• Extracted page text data
..........

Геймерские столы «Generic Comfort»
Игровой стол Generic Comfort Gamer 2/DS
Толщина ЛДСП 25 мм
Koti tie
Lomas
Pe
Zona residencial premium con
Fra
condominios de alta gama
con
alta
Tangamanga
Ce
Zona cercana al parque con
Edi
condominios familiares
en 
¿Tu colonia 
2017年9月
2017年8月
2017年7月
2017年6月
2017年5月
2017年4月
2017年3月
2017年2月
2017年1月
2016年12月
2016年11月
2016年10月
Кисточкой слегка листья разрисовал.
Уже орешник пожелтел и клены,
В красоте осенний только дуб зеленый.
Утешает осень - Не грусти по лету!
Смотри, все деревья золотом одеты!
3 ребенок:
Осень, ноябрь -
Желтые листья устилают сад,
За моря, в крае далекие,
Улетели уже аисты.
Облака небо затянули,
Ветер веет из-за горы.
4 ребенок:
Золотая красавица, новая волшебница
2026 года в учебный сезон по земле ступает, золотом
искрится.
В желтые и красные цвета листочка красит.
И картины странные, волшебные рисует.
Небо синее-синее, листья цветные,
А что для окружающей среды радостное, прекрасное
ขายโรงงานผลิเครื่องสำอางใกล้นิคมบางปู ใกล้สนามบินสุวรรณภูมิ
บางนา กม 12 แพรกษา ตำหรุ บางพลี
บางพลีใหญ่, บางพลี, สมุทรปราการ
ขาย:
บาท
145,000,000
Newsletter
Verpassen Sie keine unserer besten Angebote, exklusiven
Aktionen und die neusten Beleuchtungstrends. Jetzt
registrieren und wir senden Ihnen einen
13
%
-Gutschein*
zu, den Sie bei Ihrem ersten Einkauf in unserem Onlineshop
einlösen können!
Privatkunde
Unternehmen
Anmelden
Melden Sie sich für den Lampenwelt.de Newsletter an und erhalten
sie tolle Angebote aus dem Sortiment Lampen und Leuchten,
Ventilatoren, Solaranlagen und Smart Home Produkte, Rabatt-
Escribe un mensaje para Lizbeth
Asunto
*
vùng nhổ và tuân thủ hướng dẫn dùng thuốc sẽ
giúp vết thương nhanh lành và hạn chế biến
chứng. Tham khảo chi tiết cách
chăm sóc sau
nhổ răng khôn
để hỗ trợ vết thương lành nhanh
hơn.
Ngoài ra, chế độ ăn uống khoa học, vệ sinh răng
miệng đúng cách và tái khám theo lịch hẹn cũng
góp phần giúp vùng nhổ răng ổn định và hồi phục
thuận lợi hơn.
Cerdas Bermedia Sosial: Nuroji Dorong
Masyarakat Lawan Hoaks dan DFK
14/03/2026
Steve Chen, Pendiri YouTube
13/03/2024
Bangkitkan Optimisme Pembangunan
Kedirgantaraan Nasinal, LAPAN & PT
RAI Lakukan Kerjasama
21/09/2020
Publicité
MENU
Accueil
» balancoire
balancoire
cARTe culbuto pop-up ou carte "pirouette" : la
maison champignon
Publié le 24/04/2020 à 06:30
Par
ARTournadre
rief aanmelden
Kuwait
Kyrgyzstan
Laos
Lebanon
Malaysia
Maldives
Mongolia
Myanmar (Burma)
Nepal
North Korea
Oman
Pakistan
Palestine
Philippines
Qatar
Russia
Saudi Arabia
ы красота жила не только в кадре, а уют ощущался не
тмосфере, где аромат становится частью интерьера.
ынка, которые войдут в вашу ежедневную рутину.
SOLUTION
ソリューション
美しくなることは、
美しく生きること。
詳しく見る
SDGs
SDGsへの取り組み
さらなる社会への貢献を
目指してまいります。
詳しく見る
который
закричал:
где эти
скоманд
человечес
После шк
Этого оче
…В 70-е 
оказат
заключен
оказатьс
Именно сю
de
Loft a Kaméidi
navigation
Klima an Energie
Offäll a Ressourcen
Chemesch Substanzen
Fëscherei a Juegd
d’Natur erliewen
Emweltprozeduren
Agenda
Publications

..........

• Task prompt
Going through the entries above, report how many lines contain the word "Generic", with no other text.

• Task output
2